Most people would object. Even if the query appears friendly, it is uninvited and hence unwelcome. It's an intrusion, rejecting a person's identity and turning them into a representative of an ethnicity. I am not here as a guide to the Great Wall or what to order at dim sum. Small talk tells us more than what is on the surface. The subject -- not weather, but how come the Chinese don't respect intellectual property rights -- is prompted as if we were following a script.
The problem is that only some of us are challenged. A white person, Anglo, not "swarthy," is accepted for what he is. The inequality is troubling. On occasion, when a well-meaning bigot (a term I use deliberately) tries to excuse this phenomenon of treating Asian-Americans as perpetual foreigners, he makes it worse. He is puzzled, why someone with an Asia face would be surprised to be taken for a tourist. He says it is only probabilities at play; there are so many Asians who have just arrived after all. He reveals the assumptions at work. "American" means "white." (Likewise, Latinos whose families were on the land before it was annexed are deemed aliens.)
What is worse is what seems innocent turns out, all too often, to be anything but. When I decline to divulge my bloodline, the reaction is not amicable. "Where are you really from" starts the sequence of stereotyping. It is a prelude, to establish the basis for the claim that Asians cannot be trusted. It leads to exclusion, internment, and hate crimes.

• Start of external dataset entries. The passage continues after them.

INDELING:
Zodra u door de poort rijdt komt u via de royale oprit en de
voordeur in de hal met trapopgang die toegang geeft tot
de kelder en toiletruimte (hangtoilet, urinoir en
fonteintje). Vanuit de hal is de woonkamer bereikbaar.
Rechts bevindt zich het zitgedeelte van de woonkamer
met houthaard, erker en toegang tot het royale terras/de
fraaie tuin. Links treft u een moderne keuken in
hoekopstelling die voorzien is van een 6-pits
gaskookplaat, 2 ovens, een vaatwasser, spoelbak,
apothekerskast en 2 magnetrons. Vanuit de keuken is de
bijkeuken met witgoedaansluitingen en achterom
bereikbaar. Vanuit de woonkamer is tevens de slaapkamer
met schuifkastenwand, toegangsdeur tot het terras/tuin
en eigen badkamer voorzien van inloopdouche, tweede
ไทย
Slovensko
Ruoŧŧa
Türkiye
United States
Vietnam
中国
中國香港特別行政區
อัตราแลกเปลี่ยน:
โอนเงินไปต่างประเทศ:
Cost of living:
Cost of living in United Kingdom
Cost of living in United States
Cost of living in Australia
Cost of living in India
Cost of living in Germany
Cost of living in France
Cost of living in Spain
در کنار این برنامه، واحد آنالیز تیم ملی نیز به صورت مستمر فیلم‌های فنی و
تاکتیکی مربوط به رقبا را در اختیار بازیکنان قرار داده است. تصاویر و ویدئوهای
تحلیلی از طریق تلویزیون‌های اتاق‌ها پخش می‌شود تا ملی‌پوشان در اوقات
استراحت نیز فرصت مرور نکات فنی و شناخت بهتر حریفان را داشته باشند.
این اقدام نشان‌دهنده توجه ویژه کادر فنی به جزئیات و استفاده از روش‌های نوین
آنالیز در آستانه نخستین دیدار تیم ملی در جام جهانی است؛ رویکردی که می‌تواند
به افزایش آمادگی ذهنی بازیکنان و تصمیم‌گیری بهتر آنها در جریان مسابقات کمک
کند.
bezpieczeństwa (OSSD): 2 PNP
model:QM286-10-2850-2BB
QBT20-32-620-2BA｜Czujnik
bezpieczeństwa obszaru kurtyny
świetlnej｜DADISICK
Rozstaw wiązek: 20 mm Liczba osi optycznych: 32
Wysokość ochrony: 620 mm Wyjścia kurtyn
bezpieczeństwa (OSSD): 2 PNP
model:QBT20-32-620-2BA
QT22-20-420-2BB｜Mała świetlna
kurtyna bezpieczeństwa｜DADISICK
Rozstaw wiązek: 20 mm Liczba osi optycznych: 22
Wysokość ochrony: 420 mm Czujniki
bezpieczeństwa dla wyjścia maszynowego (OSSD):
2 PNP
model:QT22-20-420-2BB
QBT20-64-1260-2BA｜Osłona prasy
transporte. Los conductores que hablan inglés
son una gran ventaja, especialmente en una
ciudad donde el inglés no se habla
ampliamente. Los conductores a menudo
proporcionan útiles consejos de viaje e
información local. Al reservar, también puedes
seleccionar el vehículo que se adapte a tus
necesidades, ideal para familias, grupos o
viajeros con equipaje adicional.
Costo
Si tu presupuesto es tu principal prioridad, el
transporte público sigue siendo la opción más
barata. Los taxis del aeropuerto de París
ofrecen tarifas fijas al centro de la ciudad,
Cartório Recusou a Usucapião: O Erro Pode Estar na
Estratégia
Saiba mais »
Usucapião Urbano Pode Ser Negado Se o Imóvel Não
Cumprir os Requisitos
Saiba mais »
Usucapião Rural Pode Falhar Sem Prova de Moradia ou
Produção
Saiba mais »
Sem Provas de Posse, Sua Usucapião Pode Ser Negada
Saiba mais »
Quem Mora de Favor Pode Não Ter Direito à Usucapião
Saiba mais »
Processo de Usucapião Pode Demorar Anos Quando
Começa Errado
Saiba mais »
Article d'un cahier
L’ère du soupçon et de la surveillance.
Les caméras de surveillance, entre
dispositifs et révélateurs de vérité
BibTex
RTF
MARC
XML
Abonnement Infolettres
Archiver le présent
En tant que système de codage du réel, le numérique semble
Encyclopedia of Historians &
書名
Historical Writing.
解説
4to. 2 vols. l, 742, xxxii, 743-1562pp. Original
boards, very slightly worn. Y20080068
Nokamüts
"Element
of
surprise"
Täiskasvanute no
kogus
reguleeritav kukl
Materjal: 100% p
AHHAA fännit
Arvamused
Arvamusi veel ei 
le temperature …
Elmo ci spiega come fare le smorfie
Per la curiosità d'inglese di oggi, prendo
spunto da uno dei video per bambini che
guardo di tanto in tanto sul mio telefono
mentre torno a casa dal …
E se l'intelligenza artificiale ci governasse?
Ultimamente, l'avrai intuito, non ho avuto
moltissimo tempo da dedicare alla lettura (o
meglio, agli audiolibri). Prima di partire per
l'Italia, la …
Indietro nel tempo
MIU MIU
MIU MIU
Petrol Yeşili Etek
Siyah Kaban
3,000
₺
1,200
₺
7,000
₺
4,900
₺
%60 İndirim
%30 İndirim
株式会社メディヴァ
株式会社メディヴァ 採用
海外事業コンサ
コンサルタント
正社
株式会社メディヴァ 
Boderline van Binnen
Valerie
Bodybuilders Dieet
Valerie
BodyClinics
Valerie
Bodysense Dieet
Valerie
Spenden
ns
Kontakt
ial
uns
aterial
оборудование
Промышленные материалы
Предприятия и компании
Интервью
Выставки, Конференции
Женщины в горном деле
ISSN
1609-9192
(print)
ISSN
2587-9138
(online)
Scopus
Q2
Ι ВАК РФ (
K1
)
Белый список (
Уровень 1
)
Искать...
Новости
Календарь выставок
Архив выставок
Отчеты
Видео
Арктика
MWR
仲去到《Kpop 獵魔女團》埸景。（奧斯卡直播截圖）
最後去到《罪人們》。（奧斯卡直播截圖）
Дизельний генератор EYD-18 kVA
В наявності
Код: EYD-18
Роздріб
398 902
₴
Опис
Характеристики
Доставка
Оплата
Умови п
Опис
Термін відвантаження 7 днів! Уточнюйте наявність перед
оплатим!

We are wary, because we end up on the receiving end of the command to "Go back to where you came from!" Historically, what has been said about Asian Americans is that we cannot be; we are an oxymoron. Today, Asian Americans are suspected to be spies.
To my friends who shrug, insisting they would not take umbrage at detailing their pedigree if asked, I say this: our encounters are not abstract but asymmetrical, and you would respond very differently if your loyalty were put to proof daily.